===== Source information =====

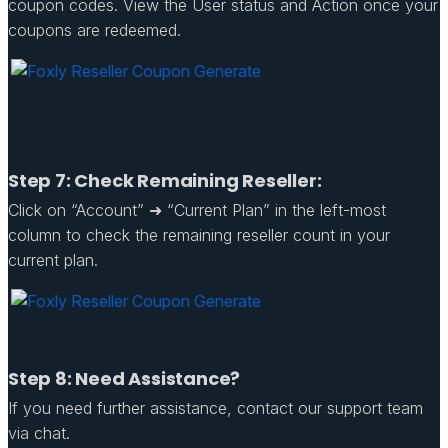
coupon codes. View the User status and Action once your
coupons are redeemed.
Step 7: Check Remaining Reseller:
Click on “Account” ➜ “Current Plan” in the left-most
column to check the remaining reseller count in your
current plan.
Step 8: Need Assistance?
If you need further assistance, contact our support team
via chat.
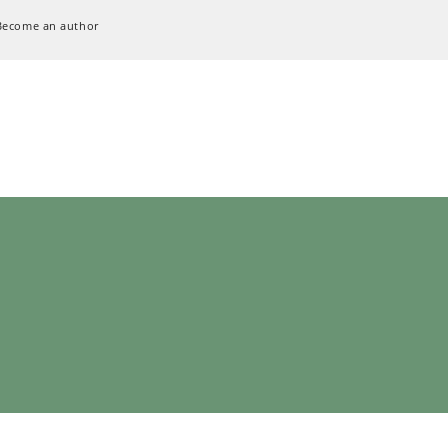
Become an author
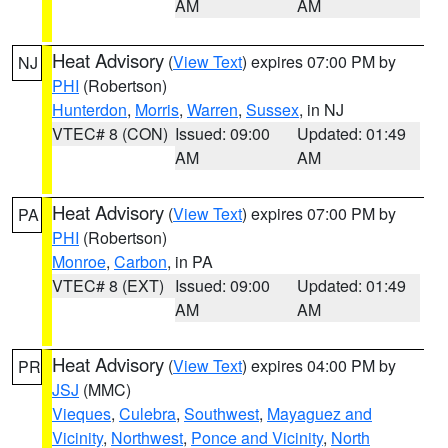
AM
AM
Heat Advisory
(
View Text
) expires 07:00 PM by
NJ
PHI
(Robertson)
Hunterdon
,
Morris
,
Warren
,
Sussex
, in NJ
VTEC# 8 (CON)
Issued: 09:00
Updated: 01:49
AM
AM
Heat Advisory
(
View Text
) expires 07:00 PM by
PA
PHI
(Robertson)
Monroe
,
Carbon
, in PA
VTEC# 8 (EXT)
Issued: 09:00
Updated: 01:49
AM
AM
Heat Advisory
(
View Text
) expires 04:00 PM by
PR
JSJ
(MMC)
Vieques
,
Culebra
,
Southwest
,
Mayaguez and
Vicinity
,
Northwest
,
Ponce and Vicinity
,
North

=====

**Your instructions**: Exactly as they appear, write out the lines from the one containing "VTEC# 8 (CON)" through the final line of the entries above, both included.

**Reply to the task**:
VTEC# 8 (CON)
Issued: 09:00
Updated: 01:49
AM
AM
Heat Advisory
(
View Text
) expires 07:00 PM by
PA
PHI
(Robertson)
Monroe
,
Carbon
, in PA
VTEC# 8 (EXT)
Issued: 09:00
Updated: 01:49
AM
AM
Heat Advisory
(
View Text
) expires 04:00 PM by
PR
JSJ
(MMC)
Vieques
,
Culebra
,
Southwest
,
Mayaguez and
Vicinity
,
Northwest
,
Ponce and Vicinity
,
North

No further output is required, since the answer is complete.